• **WHAT THIS TASK INVOLVES**
Please retype the data in full and exactly; the pictures are not part of the copy.

• **THE DATA**
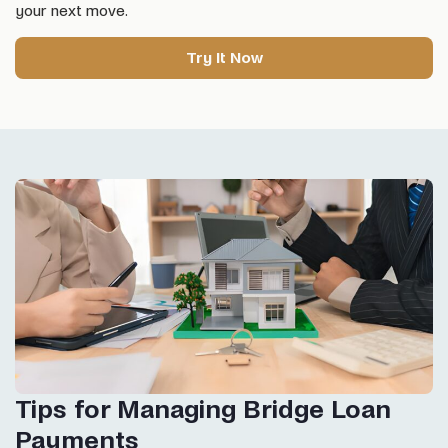
your next move.
Try It Now
Tips for Managing Bridge Loan
Payments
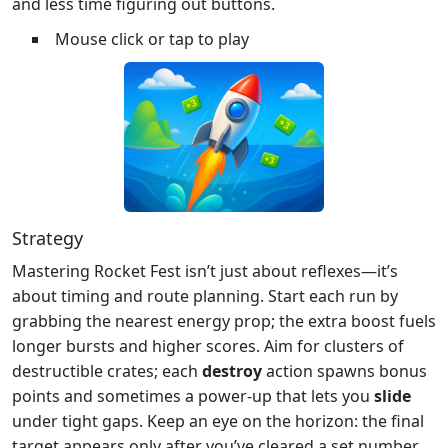
and less time figuring out buttons.
Mouse click or tap to play
Strategy
Mastering Rocket Fest isn’t just about reflexes—it’s
about timing and route planning. Start each run by
grabbing the nearest energy prop; the extra boost fuels
longer bursts and higher scores. Aim for clusters of
destructible crates; each
destroy
action spawns bonus
points and sometimes a power‑up that lets you
slide
under tight gaps. Keep an eye on the horizon: the final
target appears only after you’ve cleared a set number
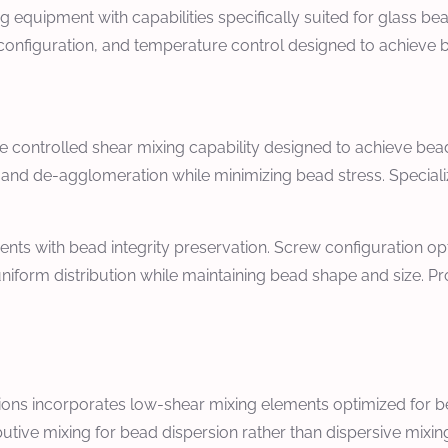
quipment with capabilities specifically suited for glass be
 configuration, and temperature control designed to achieve 
re controlled shear mixing capability designed to achieve be
nd de-agglomeration while minimizing bead stress. Specializ
ents with bead integrity preservation. Screw configuration op
iform distribution while maintaining bead shape and size. Pr
ions incorporates low-shear mixing elements optimized for be
butive mixing for bead dispersion rather than dispersive mi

• **RESPONSE TO THE EXERCISE**
your next move.
Try It Now
Tips for Managing Bridge Loan
Payments
and less time figuring out buttons.
Mouse click or tap to play
Strategy
Mastering Rocket Fest isn’t just about reflexes—it’s
about timing and route planning. Start each run by
grabbing the nearest energy prop; the extra boost fuels
longer bursts and higher scores. Aim for clusters of
destructible crates; each
destroy
action spawns bonus
points and sometimes a power‑up that lets you
slide
under tight gaps. Keep an eye on the horizon: the final
target appears only after you’ve cleared a set number
quipment with capabilities specifically suited for glass be
 configuration, and temperature control designed to achieve 
re controlled shear mixing capability designed to achieve be
nd de-agglomeration while minimizing bead stress. Specializ
ents with bead integrity preservation. Screw configuration op
iform distribution while maintaining bead shape and size. Pr
ions incorporates low-shear mixing elements optimized for be
butive mixing for bead dispersion rather than dispersive mi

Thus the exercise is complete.